The Australian RMBS market continues to function smoothly for non-bank lenders, with Columbus Capital becoming the fifth such issuer to execute a deal since the asset class reopened on March 27.
Columbus sold a A$600m (US$414m) RMBS offering, Triton 2020-2, last Friday that was not directly supported by the Australian Office of Financial Management's A$15bn Structured Finance Support Fund scheme.
The AOFM did not buy any of the previous two RMBS offerings, the A$1.25bn La Trobe non-conforming RMBS on May 12 and Resimac's prime RMBS on May 27. However, both of these mortgage loan originators, unlike Columbus, have benefited from the AOFM’s secondary market RMBS purchases, which free up existing investors to buy new bonds on offer from the same issuer.
So far, the AOFM has bought A$292.55m from 46 RMBS tranches in the secondary market, ranging from Class A2 to Class E notes, issued by non-banks Liberty, Pepper, Resimac, RedZed, Firstmac, Think Tank, La Trobe and Mortgage House.
The AOFM previously supported Firstmac and Liberty by buying into their March 27 and May 8 RMBS offerings, which helped drive margins lower on some tranches.
The SFSF was formed on March 19 to purchase targeted RMBS and other ABS originated by smaller lenders in the primary market as well as provide warehouse financing. The SFSF subsequently invested A$20m in Columbus’s warehouse facilities on April 17.
Meanwhile the AOFM and Australian Securitisation Forum are still working to finalise arrangements for the creation of a Forbearance Special Purpose Vehicle to compensate investors for cashflows deferred by repayment holidays due to the coronavirus.
WIDER PRICING Non-bank RMBS have been helped by the absence of competing issuance from authorised deposit-taking institutions (mostly banks), which have far cheaper funding sources available to them.
“RMBS makes no sense whatsoever in a funding-only perspective for ADIs given that they can currently borrow at a fixed 0.25% for three years from the RBA’s Term Funding Facility,” said one DCM manager.
Despite explicit or implicit AOFM support and the lack of bank-originated supply, new issuers are having to pay significantly higher margins than before the coronavirus outbreak.
The Australian economy and mortgage market have held up relatively well in global terms, but mortgage payment problems are clearly mounting.

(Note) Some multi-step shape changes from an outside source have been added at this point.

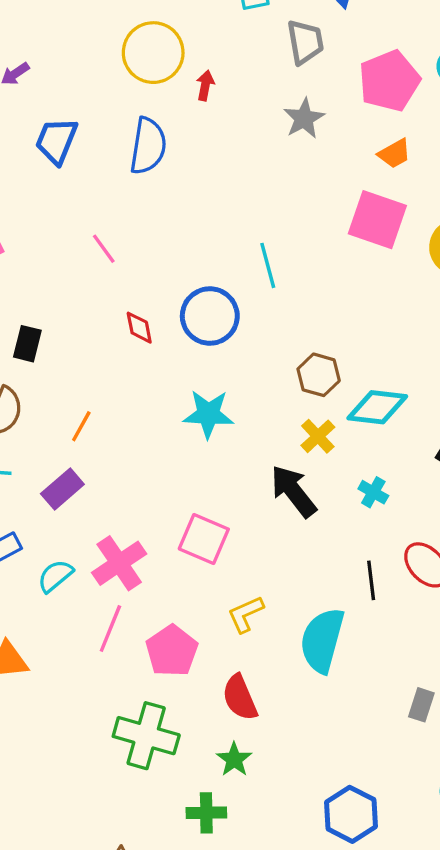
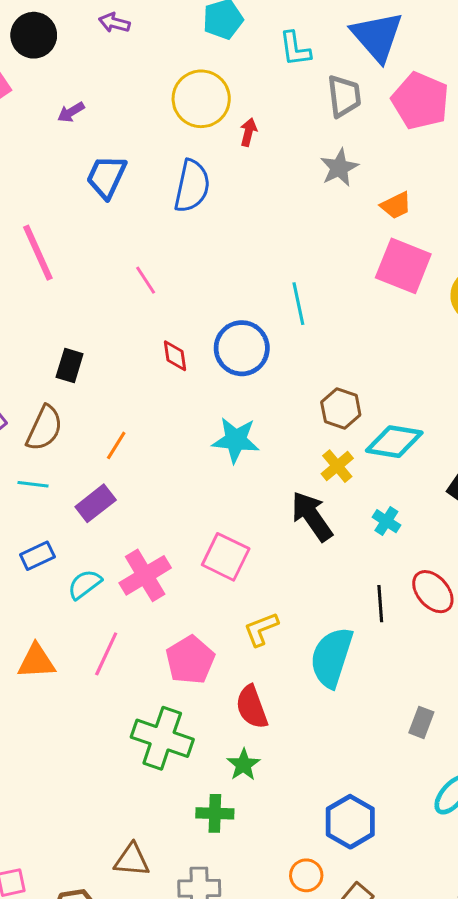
pink pentagon: (389, 81) -> (420, 101), moved, turned -30
orange trapezoid: (394, 154) -> (396, 205), moved
pink line: (110, 629) -> (106, 654), moved

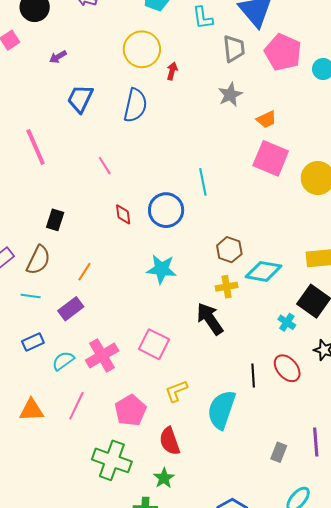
yellow cross: (337, 466) -> (227, 287), turned 30
cyan cross: (386, 521) -> (287, 322), moved

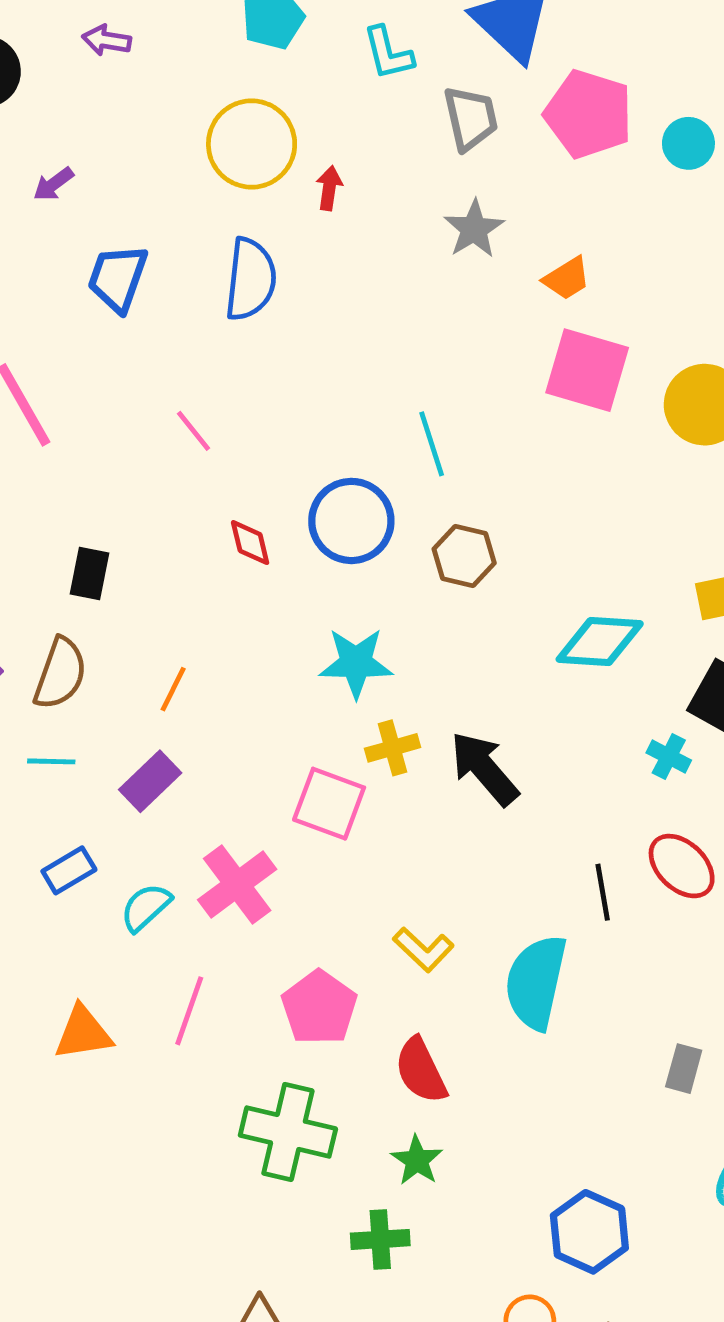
brown hexagon: (229, 250) -> (464, 556), moved
yellow cross: (227, 287) -> (393, 748), moved
pink square: (154, 344) -> (329, 804), moved
yellow L-shape: (176, 391) -> (423, 949), turned -110

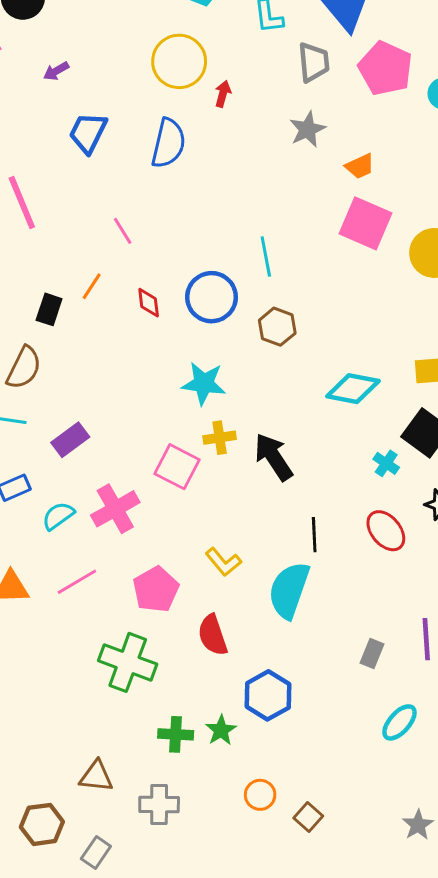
orange line: (173, 689) -> (92, 286), moved
black line: (603, 892) -> (314, 535), moved
pink line: (189, 1011) -> (77, 582), turned 33
green star: (417, 1160) -> (221, 730), moved
blue hexagon: (589, 1232) -> (268, 695), moved

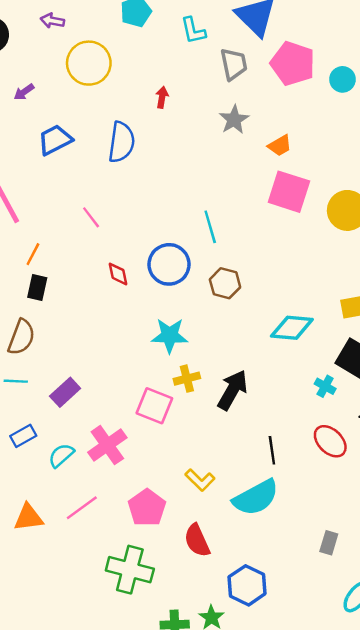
yellow circle: (179, 61) -> (89, 63), moved
blue trapezoid: (88, 133) -> (55, 140), turned 42
orange line: (92, 286) -> (33, 254), moved
black arrow: (274, 457) -> (233, 390), turned 69
cyan semicircle: (289, 590) -> (256, 498), turned -132

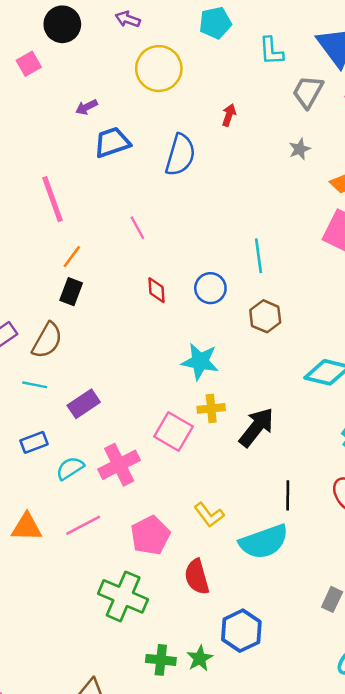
gray trapezoid: (234, 64) -> (308, 92), turned -148
purple arrow: (24, 92) -> (86, 107), moved
gray star: (234, 120) -> (300, 149), size x0.7
blue circle: (169, 264) -> (210, 288), size x0.7

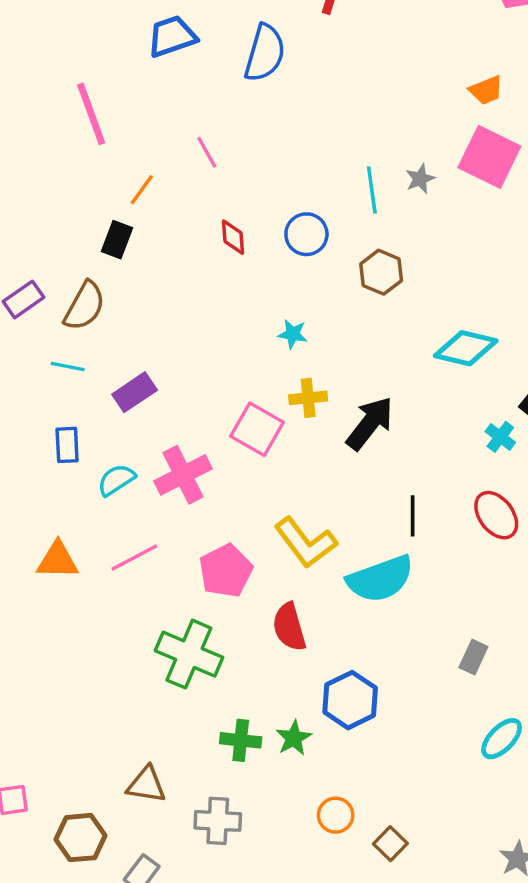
gray star: (300, 149) -> (420, 179), moved
orange line: (72, 257) -> (142, 190), moved
cyan star: (200, 361) -> (293, 334), size x0.6
blue rectangle: (34, 442) -> (67, 445), turned -72
yellow L-shape: (209, 515) -> (306, 543), size x1.5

Moody’s reported on June 2 that the 30 plus days delinquency rate for prime Australian RMBS increased to 1.79% in March 2020 from 1.55% in December 2019 and is likely to continue to rise as GDP contracts and unemployment increases.
“Government measures provide some relief but do not fully offset the impact,” the agency said.
The Columbus Capital Triton 2020-2 prime RMBS A$270m of Class A1-AU notes, with a 1.5-year weighted-average-life, were priced at one-month BBSW plus 140bp.
The A$240m of Class A1-3Y, A$42m of Class A2, S$16.8m of Class AB, A$12.6m of Class B, A$8.4m of Class C, A$4.2m of Class D, A$2.7m of Class E and A$1.8m of Class F notes, all with 2.7-year WALs, were priced 160bp, 190bp, 220bp, 260bp, 350bp, 425bp, 650bp and 800bp wide of one-month BBSW. The transaction was completed by A$1.5m of retained Class G notes.
For the A$1bn Columbus Capital Triton 2020-1 prime RMBS on February 28 spreads were significantly tighter, despite comparable tranches having much longer tenors.
The 2020-1 Class A1-AU notes with a 2.8-year WAL were priced at one-month BBSW plus 125bp, 15bp inside the new Class A1-AU notes, which have a 1.5-year WAL.
The 2020-1 Class A2, AB, B and C notes, all with 4.3-year WALs, were priced at 140bp, 160bp, 185bp and 245bp over one-month BBSW, or 30bp, 60bp, 75bp and 105bp tighter than the latest notes, which have 2.7-year WALs.
NAB was arranger and joint lead manager for Triton 2020-2 with Natixis, Standard Chartered Bank and Westpac.